--- START ---

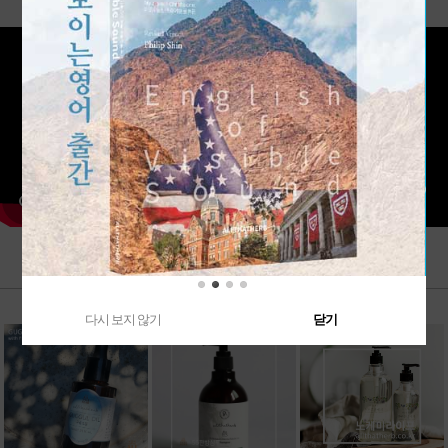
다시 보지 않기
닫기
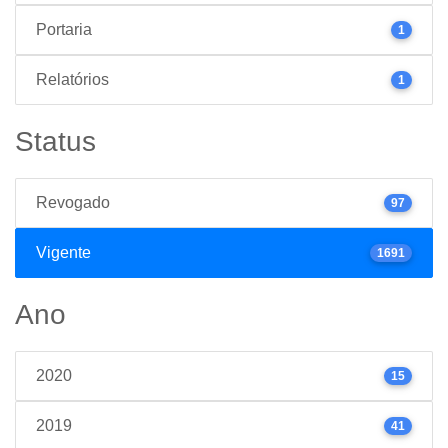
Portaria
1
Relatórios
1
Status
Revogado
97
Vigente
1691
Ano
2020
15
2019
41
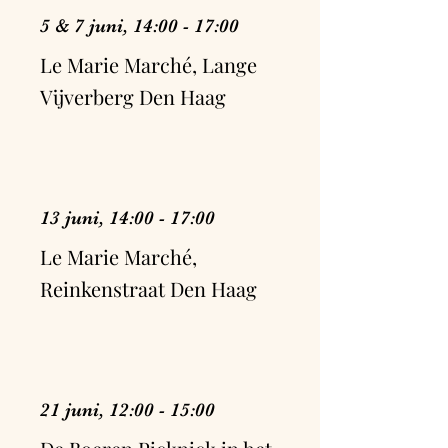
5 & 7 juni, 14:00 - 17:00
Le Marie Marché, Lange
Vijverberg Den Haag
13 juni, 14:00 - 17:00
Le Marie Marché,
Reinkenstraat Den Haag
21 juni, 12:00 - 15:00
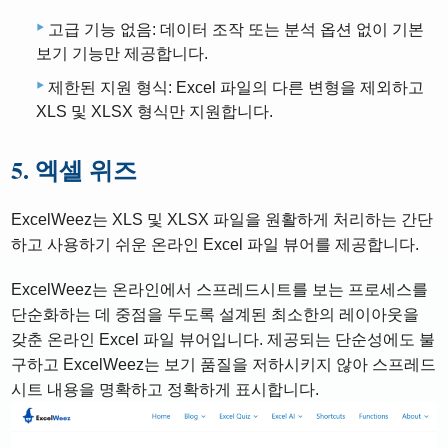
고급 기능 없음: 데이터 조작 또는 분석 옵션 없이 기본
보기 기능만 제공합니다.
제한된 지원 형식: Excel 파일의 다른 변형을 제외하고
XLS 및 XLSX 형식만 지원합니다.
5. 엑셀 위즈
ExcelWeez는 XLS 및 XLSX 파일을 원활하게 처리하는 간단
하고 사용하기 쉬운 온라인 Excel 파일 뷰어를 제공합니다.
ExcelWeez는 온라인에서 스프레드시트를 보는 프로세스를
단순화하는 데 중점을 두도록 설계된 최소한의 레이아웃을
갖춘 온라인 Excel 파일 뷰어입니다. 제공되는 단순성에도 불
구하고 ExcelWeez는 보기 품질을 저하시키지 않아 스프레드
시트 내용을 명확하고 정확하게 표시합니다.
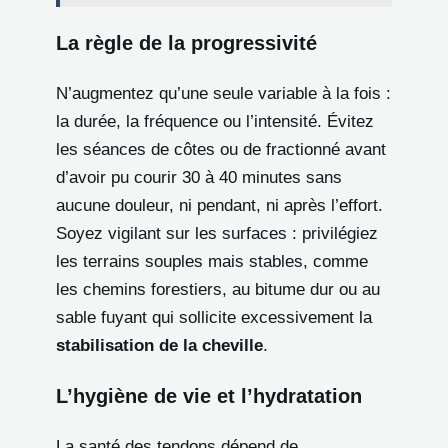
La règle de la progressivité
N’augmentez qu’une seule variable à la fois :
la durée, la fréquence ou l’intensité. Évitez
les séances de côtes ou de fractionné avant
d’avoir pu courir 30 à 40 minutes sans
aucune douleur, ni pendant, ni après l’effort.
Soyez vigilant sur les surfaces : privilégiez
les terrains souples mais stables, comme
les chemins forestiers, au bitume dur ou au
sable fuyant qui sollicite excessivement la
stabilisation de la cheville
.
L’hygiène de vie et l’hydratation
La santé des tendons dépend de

--- END ---

- [Action item]: Look at the records above. Copy every line where the string "ExcelWeez는" occurs.

- [Result of this exercise]:
ExcelWeez는 XLS 및 XLSX 파일을 원활하게 처리하는 간단
ExcelWeez는 온라인에서 스프레드시트를 보는 프로세스를
구하고 ExcelWeez는 보기 품질을 저하시키지 않아 스프레드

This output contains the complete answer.